ACL stands for anterior cruciate ligament. It runs diagonally in the middle of the knee. It prevents the tibia (shin bone) from sliding out in front of the femur (thigh bone). It is commonly injured in athletes who participate in sports such as soccer, football, and basketball.

What can cause an ACL injury?
An ACL injury can occur when changing direction rapidly, stopping suddenly, landing from a jump incorrectly or direct contact collision such as a football tackle. Most injuries are complete tears. Partial tears of the ACL are rare but occasionally happen.

What are the symptoms of an ACL injury?
At the time of the injury, you might hear a “popping noise” and you will likely collapse as the knee gives out. The knee will swell within 6 hours and there will be pain especially when weight is put on it. If left untreated, swelling and pain may go away on their own but if your child returns to physical activity the knee will probably be unstable, move abnormally and cause further damage to the meniscuses and knee cartilage.

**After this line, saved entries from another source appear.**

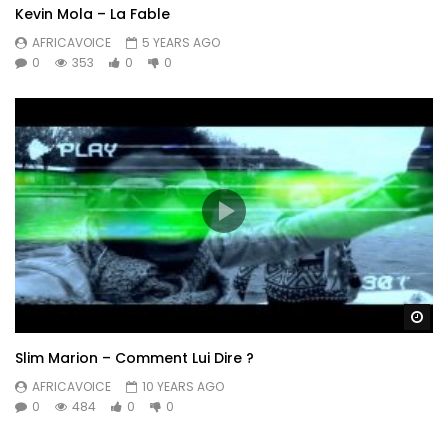
Kevin Mola – La Fable
AFRICAVOICE
5 YEARS AGO
0
353
0
0
Wa
Slim Marion – Comment Lui Dire ?
AFRICAVOICE
10 YEARS AGO
0
484
0
0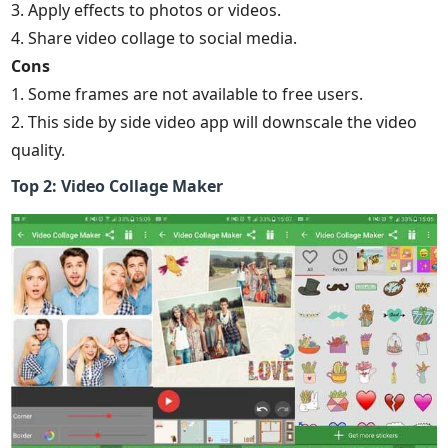
3. Apply effects to photos or videos.
4. Share video collage to social media.
Cons
1. Some frames are not available to free users.
2. This side by side video app will downscale the video
quality.
Top 2: Video Collage Maker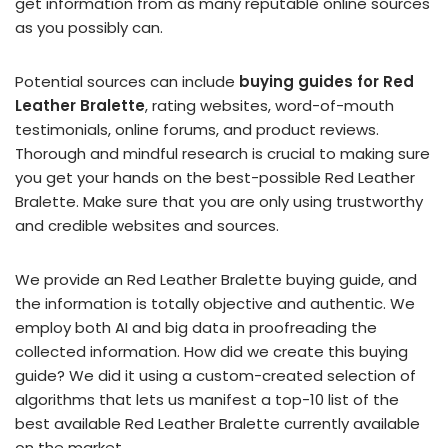
get information from as many reputable online sources
as you possibly can.
Potential sources can include
buying guides for Red
Leather Bralette
, rating websites, word-of-mouth
testimonials, online forums, and product reviews.
Thorough and mindful research is crucial to making sure
you get your hands on the best-possible Red Leather
Bralette. Make sure that you are only using trustworthy
and credible websites and sources.
We provide an Red Leather Bralette buying guide, and
the information is totally objective and authentic. We
employ both AI and big data in proofreading the
collected information. How did we create this buying
guide? We did it using a custom-created selection of
algorithms that lets us manifest a top-10 list of the
best available Red Leather Bralette currently available
on the market.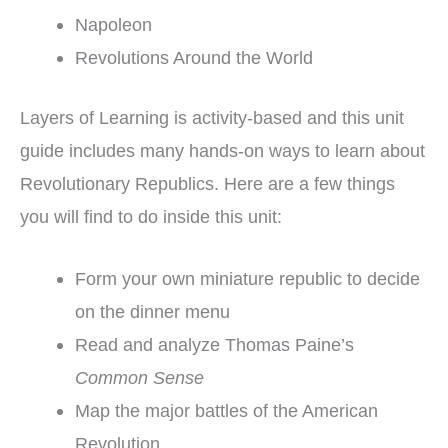
Napoleon
Revolutions Around the World
Layers of Learning is activity-based and this unit
guide includes many hands-on ways to learn about
Revolutionary Republics. Here are a few things
you will find to do inside this unit:
Form your own miniature republic to decide
on the dinner menu
Read and analyze Thomas Paine’s
Common Sense
Map the major battles of the American
Revolution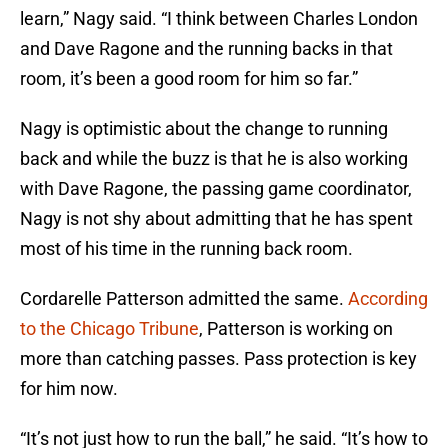
learn,” Nagy said. “I think between Charles London
and Dave Ragone and the running backs in that
room, it’s been a good room for him so far.”
Nagy is optimistic about the change to running
back and while the buzz is that he is also working
with Dave Ragone, the passing game coordinator,
Nagy is not shy about admitting that he has spent
most of his time in the running back room.
Cordarelle Patterson admitted the same.
According
to the Chicago Tribune
, Patterson is working on
more than catching passes. Pass protection is key
for him now.
“It’s not just how to run the ball,” he said. “It’s how to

What is the treatment for an ACL injury?
The treatment is called ACL reconstruction. It is a minimally invasive outpatient surgery that reconstructs the ligament using a tissue graft. Dr. Bradley usually uses hamstring tendons harvested from the same leg that has an ACL tear. Physical therapy is required following surgery to regain motion and strength in the knees.

How long is recovery time?
Recovery time varies from patient to patient. It could take 6 months up to a year to return to full activities. There are very frequent physical therapy visits as well as home exercises for the first three months following the surgery. There are less frequent physical therapy visits for the next three months. Most commonly the injured person returns to sports 9 months after the reconstruction.